Task requirements>
Below are the entries; tally the lines holding the string "attributes" and give only that figure.

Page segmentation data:
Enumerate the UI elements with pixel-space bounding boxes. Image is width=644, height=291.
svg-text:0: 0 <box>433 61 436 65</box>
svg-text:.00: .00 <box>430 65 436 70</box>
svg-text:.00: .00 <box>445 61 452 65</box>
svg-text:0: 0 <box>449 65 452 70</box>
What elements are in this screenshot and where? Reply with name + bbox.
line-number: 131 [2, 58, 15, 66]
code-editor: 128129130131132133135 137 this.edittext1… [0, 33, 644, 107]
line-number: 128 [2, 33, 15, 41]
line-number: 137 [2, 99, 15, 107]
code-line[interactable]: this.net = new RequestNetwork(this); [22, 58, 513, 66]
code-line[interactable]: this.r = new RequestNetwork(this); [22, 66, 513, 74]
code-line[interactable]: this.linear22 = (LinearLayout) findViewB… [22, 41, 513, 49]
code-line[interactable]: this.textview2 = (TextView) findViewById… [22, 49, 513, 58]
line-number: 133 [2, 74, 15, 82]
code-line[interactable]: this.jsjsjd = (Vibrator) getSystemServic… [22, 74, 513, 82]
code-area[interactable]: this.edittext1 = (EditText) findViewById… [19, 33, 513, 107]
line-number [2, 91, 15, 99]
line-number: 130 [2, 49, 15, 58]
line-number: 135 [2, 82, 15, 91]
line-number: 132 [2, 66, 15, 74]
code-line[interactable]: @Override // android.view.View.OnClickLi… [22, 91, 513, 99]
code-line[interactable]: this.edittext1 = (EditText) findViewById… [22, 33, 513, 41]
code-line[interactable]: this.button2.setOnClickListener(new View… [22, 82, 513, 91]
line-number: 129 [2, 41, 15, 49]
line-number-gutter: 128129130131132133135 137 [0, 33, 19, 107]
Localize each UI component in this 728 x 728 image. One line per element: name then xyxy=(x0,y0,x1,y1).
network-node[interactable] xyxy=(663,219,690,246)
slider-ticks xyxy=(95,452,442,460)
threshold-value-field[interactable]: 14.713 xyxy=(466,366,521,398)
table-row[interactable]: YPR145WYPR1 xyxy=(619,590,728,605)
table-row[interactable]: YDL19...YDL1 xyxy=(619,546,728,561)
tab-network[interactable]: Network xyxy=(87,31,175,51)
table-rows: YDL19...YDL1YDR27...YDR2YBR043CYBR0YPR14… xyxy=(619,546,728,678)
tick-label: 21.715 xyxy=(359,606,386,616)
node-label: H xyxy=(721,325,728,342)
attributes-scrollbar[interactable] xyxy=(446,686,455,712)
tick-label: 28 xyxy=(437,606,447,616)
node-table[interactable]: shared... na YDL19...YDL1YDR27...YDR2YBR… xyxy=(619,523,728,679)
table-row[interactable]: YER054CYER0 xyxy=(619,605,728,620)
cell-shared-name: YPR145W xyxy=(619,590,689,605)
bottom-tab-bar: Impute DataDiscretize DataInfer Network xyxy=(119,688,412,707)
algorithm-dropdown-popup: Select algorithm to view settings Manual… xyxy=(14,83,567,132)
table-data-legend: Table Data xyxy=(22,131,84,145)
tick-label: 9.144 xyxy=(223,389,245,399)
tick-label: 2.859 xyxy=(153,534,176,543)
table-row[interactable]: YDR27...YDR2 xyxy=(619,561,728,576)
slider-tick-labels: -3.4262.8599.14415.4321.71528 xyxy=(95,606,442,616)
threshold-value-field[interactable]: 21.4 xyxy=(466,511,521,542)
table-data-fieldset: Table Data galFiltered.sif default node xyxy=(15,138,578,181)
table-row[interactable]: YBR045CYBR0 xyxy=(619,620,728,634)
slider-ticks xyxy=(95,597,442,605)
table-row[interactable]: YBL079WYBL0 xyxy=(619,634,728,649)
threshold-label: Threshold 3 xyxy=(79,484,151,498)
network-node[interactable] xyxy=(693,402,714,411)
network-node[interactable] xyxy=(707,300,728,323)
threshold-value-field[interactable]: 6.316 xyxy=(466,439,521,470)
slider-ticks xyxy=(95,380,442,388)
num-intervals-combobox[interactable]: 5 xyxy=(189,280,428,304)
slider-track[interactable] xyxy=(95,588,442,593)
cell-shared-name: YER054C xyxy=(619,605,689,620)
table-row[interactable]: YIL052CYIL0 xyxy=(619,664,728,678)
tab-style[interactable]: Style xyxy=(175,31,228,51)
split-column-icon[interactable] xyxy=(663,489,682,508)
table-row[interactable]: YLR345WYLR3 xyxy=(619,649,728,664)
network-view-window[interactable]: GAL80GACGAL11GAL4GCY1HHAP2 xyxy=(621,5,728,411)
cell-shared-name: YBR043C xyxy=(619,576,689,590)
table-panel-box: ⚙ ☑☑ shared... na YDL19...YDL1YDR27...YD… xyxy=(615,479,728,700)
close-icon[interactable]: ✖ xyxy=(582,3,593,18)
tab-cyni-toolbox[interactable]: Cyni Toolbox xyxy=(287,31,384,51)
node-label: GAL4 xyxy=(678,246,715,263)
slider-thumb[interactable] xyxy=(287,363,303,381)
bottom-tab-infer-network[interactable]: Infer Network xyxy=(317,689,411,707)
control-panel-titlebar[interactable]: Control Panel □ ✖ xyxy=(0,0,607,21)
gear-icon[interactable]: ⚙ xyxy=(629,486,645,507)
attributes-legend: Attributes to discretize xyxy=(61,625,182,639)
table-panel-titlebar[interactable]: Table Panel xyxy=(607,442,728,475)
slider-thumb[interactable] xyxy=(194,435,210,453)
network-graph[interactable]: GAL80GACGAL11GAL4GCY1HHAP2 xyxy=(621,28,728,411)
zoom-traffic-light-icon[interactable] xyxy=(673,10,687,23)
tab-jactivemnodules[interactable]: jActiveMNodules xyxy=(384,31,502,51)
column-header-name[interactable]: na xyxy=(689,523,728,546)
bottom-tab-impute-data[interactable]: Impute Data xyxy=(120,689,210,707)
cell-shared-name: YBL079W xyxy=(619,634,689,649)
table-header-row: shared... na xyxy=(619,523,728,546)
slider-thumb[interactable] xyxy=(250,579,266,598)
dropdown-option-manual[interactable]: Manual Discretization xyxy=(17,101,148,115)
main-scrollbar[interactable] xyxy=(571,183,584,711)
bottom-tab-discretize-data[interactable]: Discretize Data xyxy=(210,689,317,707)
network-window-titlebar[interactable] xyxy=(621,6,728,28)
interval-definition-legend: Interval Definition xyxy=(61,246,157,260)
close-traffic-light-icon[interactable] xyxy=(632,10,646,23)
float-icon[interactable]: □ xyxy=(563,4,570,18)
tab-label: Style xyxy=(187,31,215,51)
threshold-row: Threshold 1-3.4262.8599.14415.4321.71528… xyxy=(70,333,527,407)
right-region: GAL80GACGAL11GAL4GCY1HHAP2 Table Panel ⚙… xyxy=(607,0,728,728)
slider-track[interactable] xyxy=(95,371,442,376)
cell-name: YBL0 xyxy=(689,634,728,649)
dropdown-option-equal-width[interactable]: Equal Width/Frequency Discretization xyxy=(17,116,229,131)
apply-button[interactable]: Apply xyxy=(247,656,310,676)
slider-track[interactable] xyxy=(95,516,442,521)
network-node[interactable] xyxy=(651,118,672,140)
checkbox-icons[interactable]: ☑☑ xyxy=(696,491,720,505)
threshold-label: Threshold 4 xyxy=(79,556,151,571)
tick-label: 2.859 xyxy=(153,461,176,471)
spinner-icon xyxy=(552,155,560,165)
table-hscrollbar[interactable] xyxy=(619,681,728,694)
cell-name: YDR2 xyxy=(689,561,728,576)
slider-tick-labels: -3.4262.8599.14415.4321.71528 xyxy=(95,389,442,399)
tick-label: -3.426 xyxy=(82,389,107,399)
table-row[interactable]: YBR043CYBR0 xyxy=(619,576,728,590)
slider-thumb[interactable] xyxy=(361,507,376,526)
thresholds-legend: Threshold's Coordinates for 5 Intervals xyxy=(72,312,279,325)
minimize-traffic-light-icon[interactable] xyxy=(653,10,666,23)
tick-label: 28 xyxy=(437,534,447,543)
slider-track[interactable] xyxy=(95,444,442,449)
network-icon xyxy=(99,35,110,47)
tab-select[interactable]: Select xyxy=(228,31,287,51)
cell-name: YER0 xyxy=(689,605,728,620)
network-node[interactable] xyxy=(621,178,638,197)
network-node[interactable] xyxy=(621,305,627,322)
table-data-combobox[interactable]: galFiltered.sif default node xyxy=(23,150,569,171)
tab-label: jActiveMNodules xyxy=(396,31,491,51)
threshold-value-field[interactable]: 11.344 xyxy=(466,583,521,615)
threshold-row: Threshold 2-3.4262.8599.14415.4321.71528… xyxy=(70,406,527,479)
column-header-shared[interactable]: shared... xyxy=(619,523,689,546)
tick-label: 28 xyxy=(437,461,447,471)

Response area>
2